Von einer routinemäßigen Desinfektion aller Flächen wird abgeraten und der übliche Reinigungsplan der Einrichtungen müsse nicht geändert werden. Lediglich Handkontaktflächen wie Tür- und Fenstergriffe oder Lichtschalter sollten mindestens einmal, besser mehrfach täglich desinfiziert werden. Auch für die Waschräume reiche eine normale tägliche Reinigung aus. Stoffhandtücher müssen nicht nach jeder Benutzung, sondern nur täglich gewechselt werden. Am besten seien Stoffhandtuchspender, die das benutzte Stück wieder in sich aufrollen, meinte Koch.

Der Umgang mit Spielzeug gehört bei der Betreuung in Kitas zum Alltag und ist kaum mit Hygienemaßnahmen umsetzbar. Spielzeug hat für Kinder eine große Bedeutung und kann unmöglich nach jeder Benutzung desinfiziert oder nur für Einzelnutzung vorgesehen werden. „Die Kitagruppe entspricht einer Heimgemeinschaft und darf das Spielzeug daher gruppenweise nutzen“, gab Koch Entwarnung.

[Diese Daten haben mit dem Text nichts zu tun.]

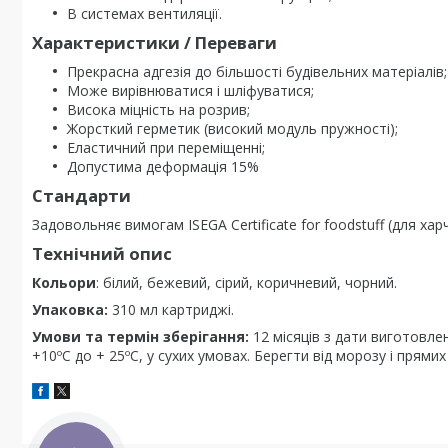
В системах вентиляції.
Характеристики / Переваги
Прекрасна адгезія до більшості будівельних матеріалів;
Може вирівнюватися і шліфуватися;
Висока міцність на розрив;
Жорсткий герметик (високий модуль пружності);
Еластичний при переміщенні;
Допустима деформація 15%
Стандарти
Задовольняє вимогам ISEGA Certificate for foodstuff (для хар
Технічний опис
Кольори
: білий, бежевий, сірий, коричневий, чорний.
Упаковка:
310 мл картриджі.
Умови та термін зберігання:
12 місяців з дати виготовлен
+10ºС до + 25ºС, у сухих умовах. Берегти від морозу і прями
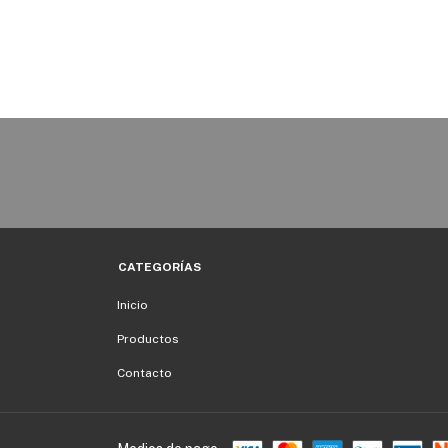
CATEGORÍAS
Inicio
Productos
Contacto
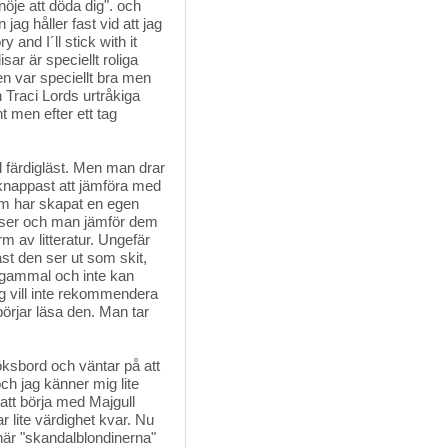
öje att döda dig". och
ag håller fast vid att jag
 and I´ll stick with it
isar är speciellt roliga
 den var speciellt bra men
 Traci Lords urtråkiga
t men efter ett tag
ord färdigläst. Men man drar 
u knappast att jämföra med
om har skapat en egen
läser och man jämför dem
 av litteratur. Ungefär
st den ser ut som skit,
r gammal och inte kan
ag vill inte rekommendera
örjar läsa den. Man tar
ksbord och väntar på att 
 och jag känner mig lite
att börja med Majgull
r lite värdighet kvar. Nu
e här "skandalblondinerna"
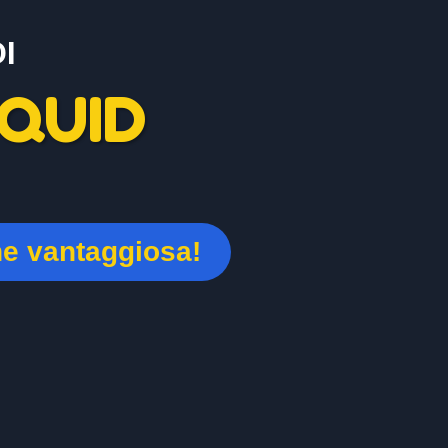
I
QUID
ne vantaggiosa!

Auch wenn der Hygieneplan eine Gruppengröße von maximal zehn Kindern vorschreibt, so liege es nach Koch im Ermessen der Einrichtungen, diese in Ausnahmefällen zu variieren. „Wenn es verantwortbar ist, können auch mal elf Kinder gleichzeitig betreut werden“, gesteht er den Kitas Handlungsspielraum zu. Wie die Wiedereröffnung der Kitas für die Vorschulkinder zeitlich ablaufen wird, sei noch in Planung, sagt die Landrätin. Ein genaues zeitliches Konzept liege noch nicht vor.

Eine Erzieherin aus Rodalben sprach das Konfliktpotenzial zwischen der Eingewöhnung von Neuzugängen und der Verweigerung von Notbetreuung für angemeldete Kinder an. Eltern, deren Kinder die Kita schon länger besuchen, aber kein Anrecht auf Notbetreuung haben, erachten es als unfair, dass Neuzugänge täglich die Kita besuchen dürfen, während ihre Kinder, die schon länger ein Bestandteil der Kitagemeinschaft sind, zuhause bleiben müssen. Das führt zu Diskussionen, in denen die Erzieher nicht wissen, wie sie diese Vorgehensweise rechtfertigen sollen. Als auch die Landrätin spontan keine Lösung weiß, konstatiert die Fragestellerin: „Wir fühlen uns allein gelassen“ und wird mit Applaus aus den eigenen Reihen bestätigt. Ganster versicherte, sich mit diesem Problem auseinanderzusetzen und möglichst zeitnah eine Lösung zu präsentieren.